Что же мне теперь делать? Что? Я знал, что делать. Я поеду в деревню к
Костожогову и расскажу ему все -- про себя, про Анку, про Витька, про этот
дурацкий спор. Он посмотрит на меня своими яркими-преяркими глазами и
простит. Я объясню ему, что сделал выбор. Наконец сделал. И он похвалит
меня. Но тут я сообразил, что давно потерял бумажку с его адресом. Ерунда! Я
выйду на улицу и у каждого встречного буду спрашивать, где находится такое
село, черт его знает, как оно называется, но там еще есть школа, где нет
даже звонка, а есть завхоз, который, когда наступает перемена, звонит в
большой колокольчик. И есть там еще одна примета: старинный вяз -- к нему
французы, когда шли на Москву, привязывали лошадей. Люди добрые -- они
подскажут. Ведь хоть кто-то обязательно знает. А если Костожогов меня не
простит, если он будет сидеть не поднимая глаз... Что тогда? Нет, я не поеду
к Костожогову, я поступлю по-другому. Я поступлю, как и должен поступить
подмастерье дьявола! И я расхохотался голосом оперного Мефистофеля. Как
именно я поступлю, мне было еще неясно, но почему-то я захотел поведать о
своем решении мерзавцу Одуеву. Но телефон не работал.
А что я, собственно, хочу сделать? Погоди... Решение очень простое,
даже элементарное, многократно описанное в литературе, и оно разом избавит
меня от всех мучений. Я старался нашарить его в себе и назвать, но оно
глумливо ускользало от меня, точно с детства знакомое слово, вдруг
закатившееся в какую-то темную щель памяти. Я продолжал пить и с каждым
стаканом все ближе подбирался к этому уже принятому, но все еще не
пойманному и не названному решению. И вдруг я совершенно отчетливо понял,
что должен сделать. Я убью их -- обоих! Убью. И черное теплое счастье
разлилось по всему телу. И этим своим непереносимым счастьем я должен был
поделиться с Сергеем Леонидовичем. Только с ним. Он тоже хотел убить свою
жену и, хотя потом передумал, меня, конечно, поймет и одобрит. Я потянулся к
трубке и, потеряв равновесие, грохнулся со стула.
Но телефон все равно не работал. А вот подняться я уже так и не смог...

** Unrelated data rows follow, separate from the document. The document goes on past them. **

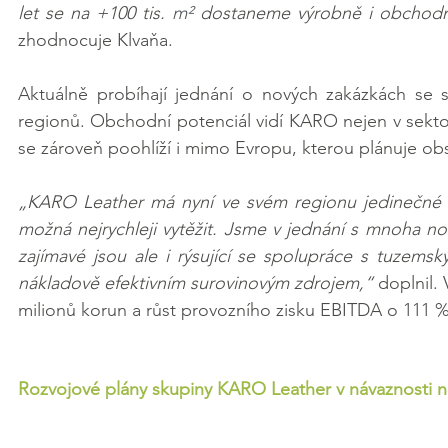
let se na +100 tis. 
m²
 dostaneme výrobně i obchodně
zhodnocuje Klvaňa.
Aktuálně probíhají jednání o nových zakázkách se s
regionů. Obchodní potenciál vidí KARO nejen v sektoru
se zároveň poohlíží i mimo Evropu, kterou plánuje ob
„KARO Leather má nyní ve svém regionu jedinečné 
možná nejrychleji vytěžit. Jsme v jednání s mnoha nový
zajímavé jsou ale i rýsující se spolupráce s tuzems
nákladově efektivním surovinovým zdrojem,“ 
doplnil.
milionů korun a růst provozního zisku EBITDA o 111 %
Rozvojové plány skupiny KARO Leather v návaznosti n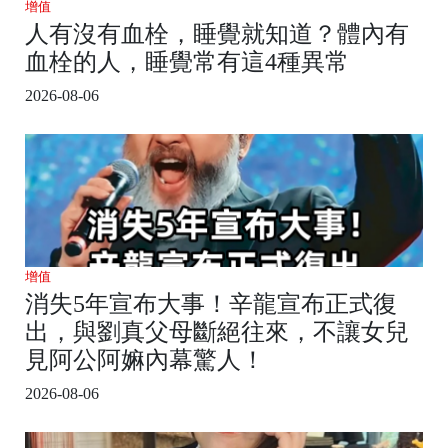
增值
人有沒有血栓，睡覺就知道？體內有
血栓的人，睡覺常有這4種異常
2026-08-06
增值
消失5年宣布大事！辛龍宣布正式復
出，與劉真父母斷絕往來，不讓女兒
見阿公阿嫲內幕驚人！
2026-08-06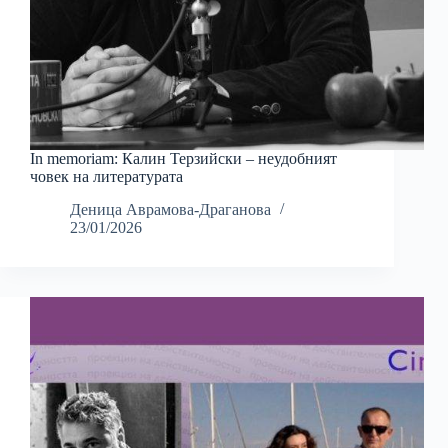
In memoriam: Калин Терзийски – неудобният
човек на литературата
Деница Аврамова-Драганова
23/01/2026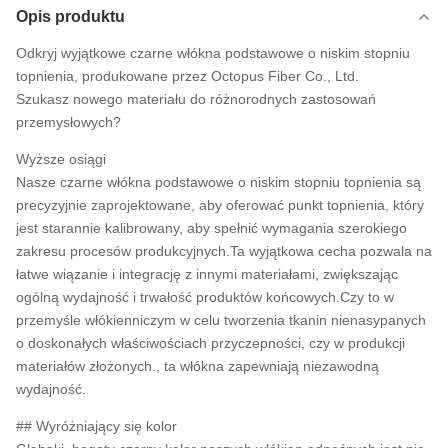
Opis produktu
Odkryj wyjątkowe czarne włókna podstawowe o niskim stopniu
topnienia, produkowane przez Octopus Fiber Co., Ltd.
Szukasz nowego materiału do różnorodnych zastosowań
przemysłowych?
Wyższe osiągi
Nasze czarne włókna podstawowe o niskim stopniu topnienia są
precyzyjnie zaprojektowane, aby oferować punkt topnienia, który
jest starannie kalibrowany, aby spełnić wymagania szerokiego
zakresu procesów produkcyjnych.Ta wyjątkowa cecha pozwala na
łatwe wiązanie i integrację z innymi materiałami, zwiększając
ogólną wydajność i trwałość produktów końcowych.Czy to w
przemyśle włókienniczym w celu tworzenia tkanin nienasypanych
o doskonałych właściwościach przyczepności, czy w produkcji
materiałów złożonych., ta włókna zapewniają niezawodną
wydajność.
## Wyróżniający się kolor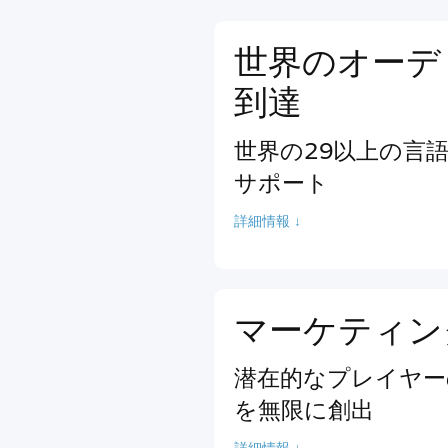
世界のオーデ
到達
世界の29以上の言
サポート
詳細情報 ↓
マーケティン
潜在的なプレイヤー
を無限に創出
詳細情報 ↓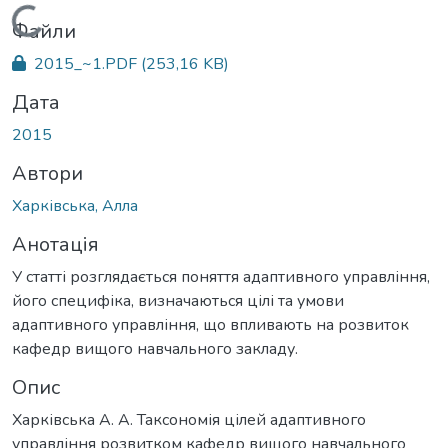
Вантажиться...
Файли
2015_~1.PDF
(253,16 KB)
Дата
2015
Автори
Харківська, Алла
Анотація
У статті розглядається поняття адаптивного управління,
його специфіка, визначаються цілі та умови
адаптивного управління, що впливають на розвиток
кафедр вищого навчального закладу.
Опис
Харківська А. А. Таксономія цілей адаптивного
управління розвитком кафедр вищого навчального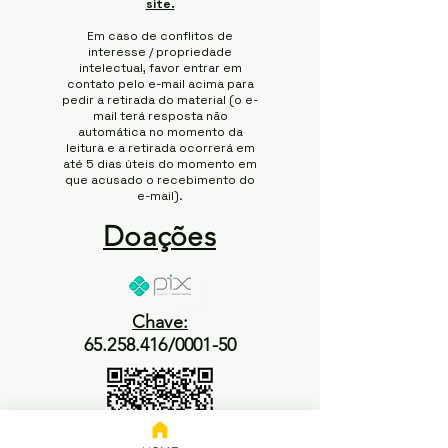
site.
Em caso de conflitos de
interesse / propriedade
intelectual, favor entrar em
contato pelo e-mail acima para
pedir a retirada do material (o e-
mail terá resposta não
automática no momento da
leitura e a retirada ocorrerá em
até 5 dias úteis do momento em
que acusado o recebimento do
e-mail).
Doações
Chave:
65.258.416/0001-50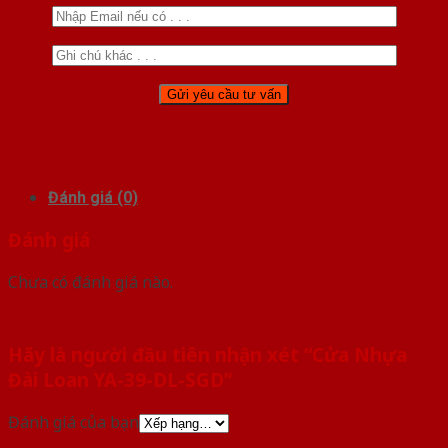
Đánh giá (0)
Đánh giá
Chưa có đánh giá nào.
Hãy là người đầu tiên nhận xét “Cửa Nhựa
Đài Loan YA-39-DL-SGD”
Đánh giá của bạn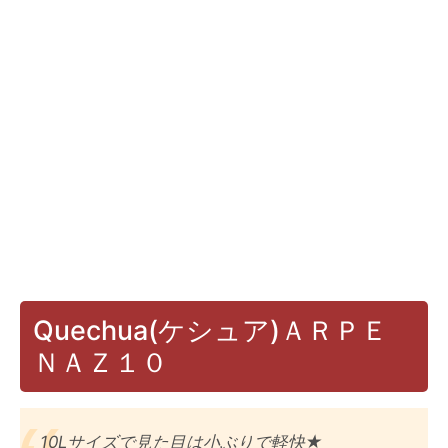
Quechua(ケシュア)ＡＲＰＥ
ＮＡＺ１０
10Lサイズで見た目は小ぶりで軽快★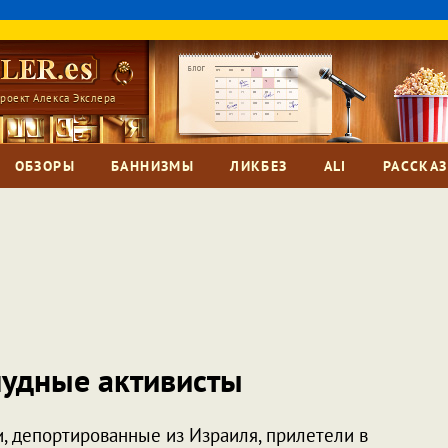
роект Алекса Экслера
ОБЗОРЫ
БАННИЗМЫ
ЛИКБЕЗ
ALI
РАССКА
мудные активисты
, депортированные из Израиля, прилетели в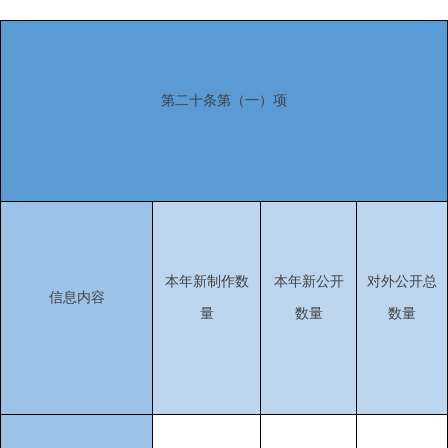
第二十条第（一）项
本年新制作数
本年新公开
对外公开总
信息内容
量
数量
数量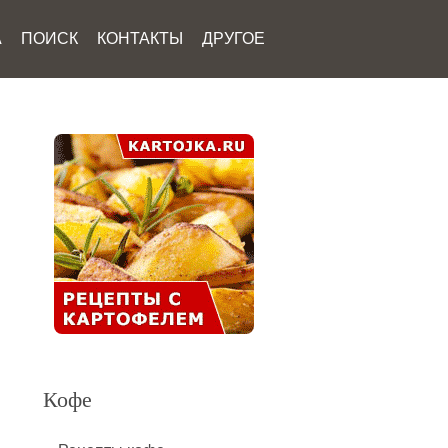
А
ПОИСК
КОНТАКТЫ
ДРУГОЕ
Кофе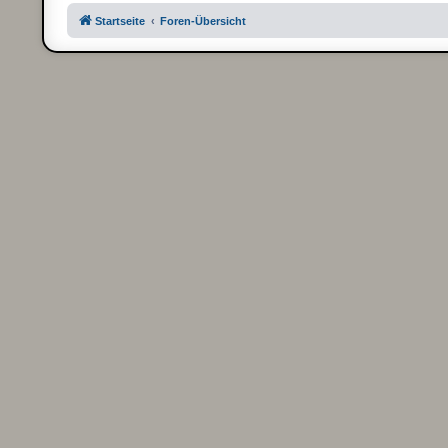
Startseite
Foren-Übersicht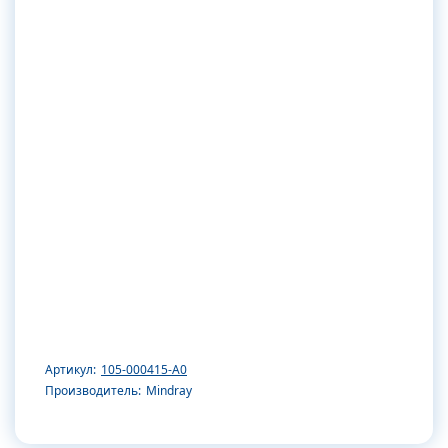
Артикул:
105-000415-А0
Производитель:
Mindray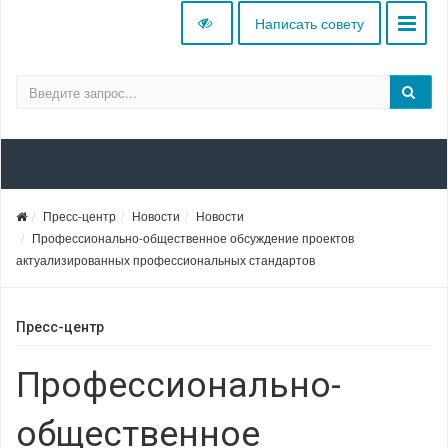
Написать совету
Пресс-центр
Новости
Новости
Профессионально-общественное обсуждение проектов
актуализированных профессиональных стандартов
Пресс-центр
Профессионально-
общественное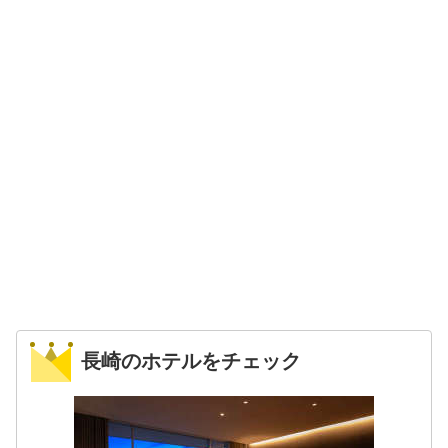
長崎のホテルをチェック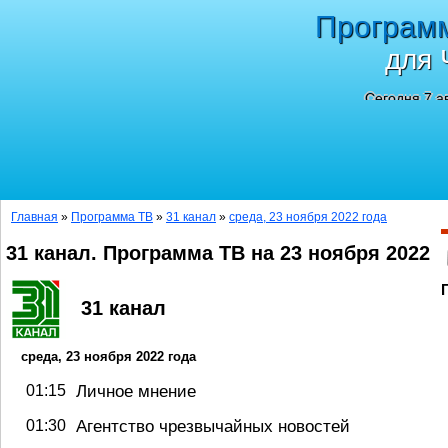
Програм
для 
Сегодня 7 а
Главная
»
Программа ТВ
»
31 канал
»
среда, 23 ноября 2022 года
31 канал. Программа ТВ на 23 ноября 2022
31 канал
среда, 23 ноября 2022 года
01:15
Личное мнение
01:30
Агентство чрезвычайных новостей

Я лежал, взглядываясь в коричневое пятно на обоях, и постепенно курки
моей плоти какими-то головокружительно бесплотными сгустками стали
отрываться от распростертого на полу тела и устремляться к стене, втягиваясь
в это гудевшее с пылесосной жадностью пятно. А там, по другую сторону пятна,
сгустки собирались, состыковывались, слеплялись, снова образуя меня, при
этом ссорясь и попискивая, как крысы. Наконец я воссоединился: последними
нашли свое прежнее место замешкавшиеся глаза. И я увидел, что стою в спальне
горынинской дачи, перед знакомой широкой кроватью, и сжимаю в руке
мельхиоровый столовый нож. А на сбитых простынях лежат они. Но Анка почти не
видна из-за широкой, белой Витькиной спины, лоснящейся от пота и потому
похожей на блестящую консервную жесть. Чтобы пробить этот панцирь, надо
ударить со всей силы двумя руками и в то место, где бурый загар шеи резко
граничит с металлической белизной загривка. Я замахиваюсь... "Это
бесполезно!te -- тихо говорит Анка, выглядывая из-под Акашина, как
Царевна-лягушка из-под коряги. Она пристально смотрит на меня. Он тоже
оглядывается, но молча, причем голова его поворачивается на сто восемьдесят
градусов, точно шея -- это вставленный в туловище штифт. "Почему?" --
удивляюсь я. "Разденься -- тогда скажу!" -- предлагает она. "Ты опять
обманешь!" -- "Нет, раздевайся!"
Я снимаю одежду и втягиваю живот, чтоб выглядеть поатлетичнее. "Ты
похудел..." -- вздыхает она. "Почему?" -- повторяю я свой вопрос. "Потому
что ты просто убьешь себя..." -- "Почему?" -- "Да потому, что вы сиамские
близнецы!" -- смеется она. "Почему?" -- "Боже, какой ты тупой! Виктор,
покажи ему". -- "О'кей -- сказал Патрикей!" -- ухмыляется Акашин и встает. И
я вижу, что мы действительно сиамские близнецы: из его мохнатого паха
тянется глянцево-красная, напряженно-подрагивающая пуповина, и заканчивается
она в моем собственном паху, там, где прежде существовало мое мужское
начало. "Трансцендентально", -- говорит Витек.